Thursday, 30 April 2015

You'll Believe in Miracles After Seeing This Baby & Other Survivors Pulled From Rubble in Nepal Days After Catastrophic Earthquake

Nepal Earthquake, Baby
Warning: Your heart is about to explode, in a good way.
With so much devastation crisscrossing the globe, from Baltimore all the way to Kathmandu, it's the handful of inspiring images of great human perseverance that allow a little light to poke in through the darkness.
The death count from the catastrophic 7.8 earthquake that gutted Nepal on Saturday reached 5,825 and is only going up—so every life that was somehow spared seems to take on an almost mystical symbolism, proof that miracles still do happen. Because how else to explain these survivors' tales?

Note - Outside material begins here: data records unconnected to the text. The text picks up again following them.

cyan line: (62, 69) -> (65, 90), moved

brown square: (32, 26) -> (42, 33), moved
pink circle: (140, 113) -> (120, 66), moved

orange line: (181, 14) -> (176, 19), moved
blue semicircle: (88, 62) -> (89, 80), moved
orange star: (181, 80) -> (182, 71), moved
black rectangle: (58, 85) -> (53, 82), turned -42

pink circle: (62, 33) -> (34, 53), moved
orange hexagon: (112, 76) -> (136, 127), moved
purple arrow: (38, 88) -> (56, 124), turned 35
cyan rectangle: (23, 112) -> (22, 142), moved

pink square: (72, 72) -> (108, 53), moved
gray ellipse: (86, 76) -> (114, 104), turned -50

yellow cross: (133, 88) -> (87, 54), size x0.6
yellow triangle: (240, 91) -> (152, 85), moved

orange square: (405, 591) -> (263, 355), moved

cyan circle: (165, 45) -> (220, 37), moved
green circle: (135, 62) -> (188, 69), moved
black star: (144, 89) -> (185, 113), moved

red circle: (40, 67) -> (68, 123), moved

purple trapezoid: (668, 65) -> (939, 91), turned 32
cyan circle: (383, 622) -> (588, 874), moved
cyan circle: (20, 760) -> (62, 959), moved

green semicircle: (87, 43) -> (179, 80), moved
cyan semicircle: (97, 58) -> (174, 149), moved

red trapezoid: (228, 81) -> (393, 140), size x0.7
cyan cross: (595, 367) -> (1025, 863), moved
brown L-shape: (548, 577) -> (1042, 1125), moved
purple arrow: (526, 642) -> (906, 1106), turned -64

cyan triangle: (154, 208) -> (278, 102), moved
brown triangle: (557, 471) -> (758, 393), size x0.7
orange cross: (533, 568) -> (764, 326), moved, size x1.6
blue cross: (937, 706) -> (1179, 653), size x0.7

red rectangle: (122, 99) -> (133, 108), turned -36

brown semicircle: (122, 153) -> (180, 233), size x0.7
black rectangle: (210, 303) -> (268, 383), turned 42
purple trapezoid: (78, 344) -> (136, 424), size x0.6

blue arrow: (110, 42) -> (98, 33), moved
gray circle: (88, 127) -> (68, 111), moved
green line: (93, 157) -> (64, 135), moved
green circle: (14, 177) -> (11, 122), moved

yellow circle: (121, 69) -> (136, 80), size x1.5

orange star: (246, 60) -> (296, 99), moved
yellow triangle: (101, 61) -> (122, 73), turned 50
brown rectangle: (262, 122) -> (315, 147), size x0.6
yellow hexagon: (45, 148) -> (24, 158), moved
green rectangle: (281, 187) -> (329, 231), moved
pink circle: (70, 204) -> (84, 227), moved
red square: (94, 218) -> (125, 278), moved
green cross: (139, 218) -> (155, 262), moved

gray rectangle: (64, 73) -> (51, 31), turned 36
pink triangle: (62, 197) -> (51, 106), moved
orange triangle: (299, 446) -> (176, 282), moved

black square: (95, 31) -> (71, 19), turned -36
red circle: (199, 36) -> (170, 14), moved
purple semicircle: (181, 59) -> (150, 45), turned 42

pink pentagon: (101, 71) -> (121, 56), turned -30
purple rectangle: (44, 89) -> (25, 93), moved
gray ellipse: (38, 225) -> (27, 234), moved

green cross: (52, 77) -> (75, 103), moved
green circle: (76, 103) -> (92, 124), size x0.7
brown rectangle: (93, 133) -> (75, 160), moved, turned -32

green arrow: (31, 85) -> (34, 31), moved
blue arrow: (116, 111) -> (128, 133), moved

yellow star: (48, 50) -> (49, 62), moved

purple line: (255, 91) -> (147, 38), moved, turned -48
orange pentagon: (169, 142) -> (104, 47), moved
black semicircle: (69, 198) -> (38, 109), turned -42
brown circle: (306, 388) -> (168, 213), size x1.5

"I had very little hope that they had survived. I didn't hear any sound at all," mother of two Rasmila Awal told CNN after her 5-month-old son Sonies was pulled from the rubble of their family's collapsed home 22 hours after the earthquake. Awal recalled just having left the house when the quake hit and she watched it collapse.

Her 10-year-old daughter, Soniya, was found about two hours later—but the image of Sonies' improbably rescue instantly went viral and became a nationwide symbol of hope. Awal said that the family camped in a field next to the ruins of their house and they could hear Sonies' cries but were unable to reach him. After nearly a day of digging, a soldier from the Nepalese army pulled the baby—who had only suffered minor injuries—from the wreckage.
"When I saw the baby alive all my sorrow went," photojournalist Amul Thapa, who took the viral pic of Awal, recounted the experience to reporters. "Everyone was clapping. It gave me energy and made me smile in spite of lots of pain hidden inside me."
While the photo of Sonies won the Internet with sheer adorable-baby-combined-with-hope-and-resilience power, the latest stories, about a teenage boy and a woman in her 20s being rescued after five days trapped under collapsed buildings, have caused yet another proverbial global standing ovation.
Of course, the cheers were quite literal when Pemba Tamang (whose age has been reported as both 15 and 18) was rescued Thursday.
Nepal Earthquake, Crowd Cheering REUTERS/Navesh Chitrakar
Hundreds of people cheered when Tang was secured on a stretcher and lifted out of the wreckage of what was a seven-story building in Kathmandu.
"He thanked me when I first approached him," police officer MP Basnet, who crawled into a gap they managed to clear out to reach Tang after he and others spent hours upon hours of digging, told reporters. "He told me his name, his address, and I gave him some water. I assured him we were near to him."
Nepal Earthquake, Pema Lama REUTERS/Adnan Abidi - RTX1AX2S
"He was under the rubble for 120 hours and it is certainly the longest we have heard anybody of being under the rubble and surviving," Lt. Libby Weiss, who's among the aid workers with a medical center set up by the Israeli Defense Forces in the Nepalese capital, told the AFP. "We understand he didn't have any food and just two jars of ghee, which he had at the time he was under the rubble."
"It's a miracle," Weiss added. "I think it's an amazing thing to see in the midst of all this calamity."
 A woman, identified as Krishna Devi Khadka and described by a Nepalese army worker to the AFP as "conscious and talking," was also rescued today from the wreckage of a Kathmandu hotel, where she worked as a maid.
"It is as though she had been born again," the army member said.